2018

Erick Benitez

Winner of the 2018 Sondheim Award
Dresher Conference Room, PAHB 216
December 5, Noon – 1:00
Event curated by IMDA MFA Candidate Nicole Ringel

Erick Antonio Benitez is a Salvadorian-American multidisciplinary artist, sound alchemist, organizer, and curator. Benitez’s work primarily consists of installation, video, performance, sound, and painting to explore concepts of identity, culture, mysticism, and the natural world. He uses multimedia methods as a means of investigating multi-nationality and identity, immigration, and the current state of global climate change. Erick will discuss his Sondheim award-winning project “Esta Tierra Es Tu Tierra,” “A City of Magic Carpets,” and recent video work. Erick received his BFA in painting and video from the Maryland Institute College of Art, and had been awarded a Ruby Artist Project Grant (2016), The Contemporary Grit Fund (2016),  was a Baker Artist Award Finalist earlier this year and received the Walter & Janet Sondheim Award last summer.

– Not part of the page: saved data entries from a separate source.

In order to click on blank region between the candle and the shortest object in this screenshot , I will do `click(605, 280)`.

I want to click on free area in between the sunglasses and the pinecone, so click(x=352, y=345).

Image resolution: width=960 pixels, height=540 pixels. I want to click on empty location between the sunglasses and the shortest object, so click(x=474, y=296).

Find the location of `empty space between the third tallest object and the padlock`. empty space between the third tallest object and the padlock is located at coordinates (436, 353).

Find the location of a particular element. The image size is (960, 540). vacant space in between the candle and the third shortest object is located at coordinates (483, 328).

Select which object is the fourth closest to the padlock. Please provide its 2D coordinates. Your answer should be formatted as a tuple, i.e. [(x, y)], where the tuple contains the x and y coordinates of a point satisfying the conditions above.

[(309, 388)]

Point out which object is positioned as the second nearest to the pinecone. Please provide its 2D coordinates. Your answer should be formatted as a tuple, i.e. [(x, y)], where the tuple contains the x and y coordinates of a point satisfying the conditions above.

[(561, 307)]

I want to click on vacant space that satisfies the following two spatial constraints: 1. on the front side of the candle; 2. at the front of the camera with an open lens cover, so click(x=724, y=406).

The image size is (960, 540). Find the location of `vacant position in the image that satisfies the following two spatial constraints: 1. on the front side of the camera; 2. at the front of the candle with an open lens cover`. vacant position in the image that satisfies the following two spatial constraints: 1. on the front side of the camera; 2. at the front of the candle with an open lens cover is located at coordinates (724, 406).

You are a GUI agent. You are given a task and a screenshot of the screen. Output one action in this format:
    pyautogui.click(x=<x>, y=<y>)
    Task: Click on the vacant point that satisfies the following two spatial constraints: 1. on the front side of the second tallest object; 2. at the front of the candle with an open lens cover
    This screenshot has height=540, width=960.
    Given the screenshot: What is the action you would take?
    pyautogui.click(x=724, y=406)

Pi Squared Immersive CAVE Tour and Information Session for CIRCA Artist

Information Technology and Engineering, ITE  201B
December 3, Noon-1:00
Tour and Light Lunch Reception

UMBC’s Pi Squared facility is a partial CAVE2 immersive virtual reality environment consisting of a room-sized six-by-four wall of thin-bezel, 3D 1080p monitors, plus an Advance Realtime Tracking (ART) system, and computing cluster. Artists and performers with interests in simulation, augmented reality, virtual reality, projection and performance are encouraged to attend this information session revealing a hidden gem on our campus.

Pi Squared is located in room 201B of the Information Technology and Engineering (ITE) building. The initial purchase of the system was made possible with the support of an Major Research Instrumentation grant from the National Science Foundation and generous support from the Next Century Corporation keeps the facility humming.

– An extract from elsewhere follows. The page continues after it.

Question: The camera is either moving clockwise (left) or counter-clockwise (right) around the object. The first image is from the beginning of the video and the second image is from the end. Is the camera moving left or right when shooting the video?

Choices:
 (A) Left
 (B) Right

Jules Rosskam, UMBC Visual Arts and Margaret Rorrison, MICA

Thursday, November 29, 2018, 7:00 – 8:00pm
PAHB 132, lecture hall

Jules Rosskam is an award-winning filmmaker, educator and interdisciplinary artist interested in liminal spaces: the space between male and female, between documentary and fiction, between moving image and still. His interdisciplinary practice works to induce a perceptual shift in our understanding of how and what bodies mean in the context of documentary film, toward an apprehension of multiplicities. He is the director, producer, and editor of transparent (2005), against a trans narrative (2009), Thick Relations (2012), Something to Cry About (2018), and Paternal Rites (2018).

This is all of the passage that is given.